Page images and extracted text
== Segment start ==

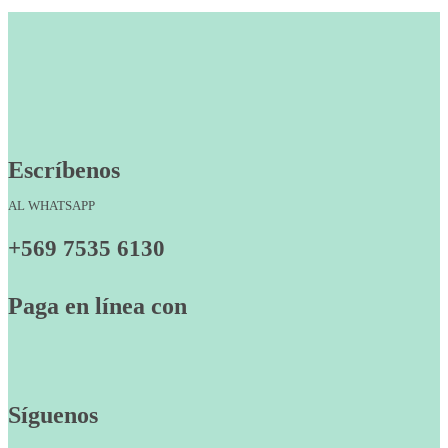
Escríbenos
AL WHATSAPP
+569 7535 6130
Paga en línea con
Síguenos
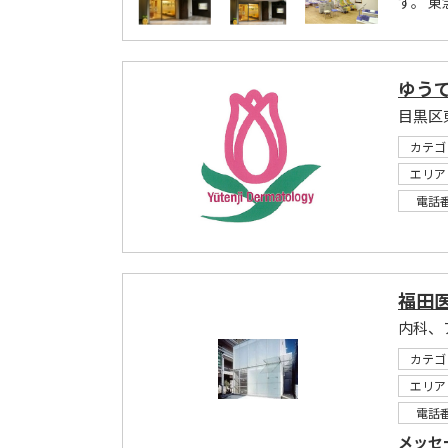
す。 東
ゆう
カテゴ
エリア
電話
福田
内科、
カテゴ
エリア
電話
メッセ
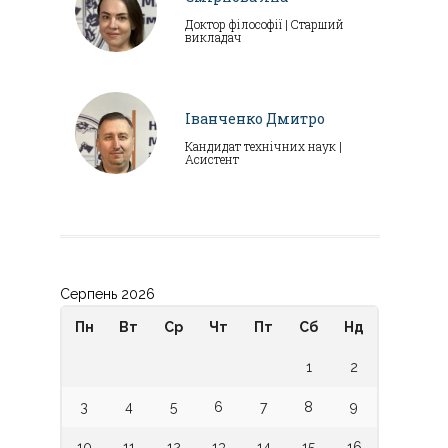
Доктор філософії | Старший
викладач
Іванченко Дмитро
Кандидат технічних наук |
Асистент
Серпень 2026
Пн
Вт
Ср
Чт
Пт
Сб
Нд
1
2
3
4
5
6
7
8
9
10
11
12
13
14
15
16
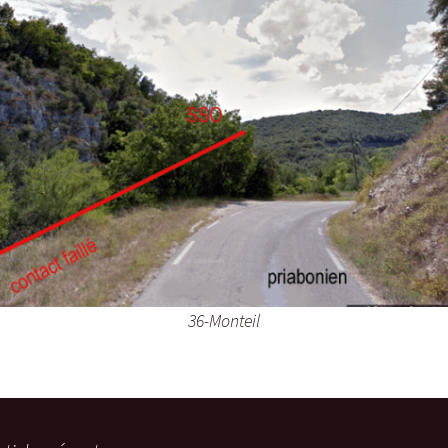
36-Monteil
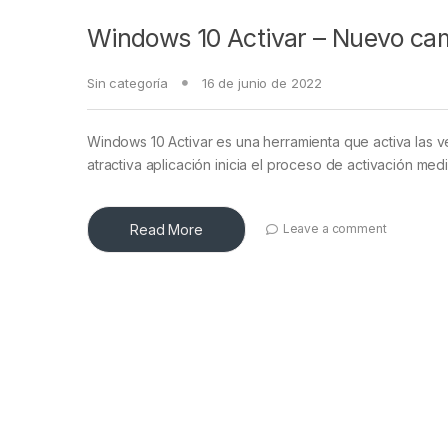
Windows 10 Activar – Nuevo cam
Sin categoría
16 de junio de 2022
Windows 10 Activar es una herramienta que activa las v
atractiva aplicación inicia el proceso de activación med
Read More
Leave a comment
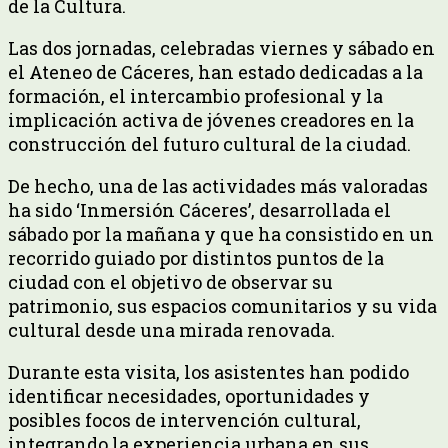
de la Cultura.
Las dos jornadas, celebradas viernes y sábado en
el Ateneo de Cáceres, han estado dedicadas a la
formación, el intercambio profesional y la
implicación activa de jóvenes creadores en la
construcción del futuro cultural de la ciudad.
De hecho, una de las actividades más valoradas
ha sido ‘Inmersión Cáceres’, desarrollada el
sábado por la mañana y que ha consistido en un
recorrido guiado por distintos puntos de la
ciudad con el objetivo de observar su
patrimonio, sus espacios comunitarios y su vida
cultural desde una mirada renovada.
Durante esta visita, los asistentes han podido
identificar necesidades, oportunidades y
posibles focos de intervención cultural,
integrando la experiencia urbana en sus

== Segment end ==

**INSTRUCTIONS TO FOLLOW:**
Among the lines above, return each one holding the string "Activar".

**ANSWER SPACE:**
Windows 10 Activar – Nuevo cam
Windows 10 Activar es una herramienta que activa las v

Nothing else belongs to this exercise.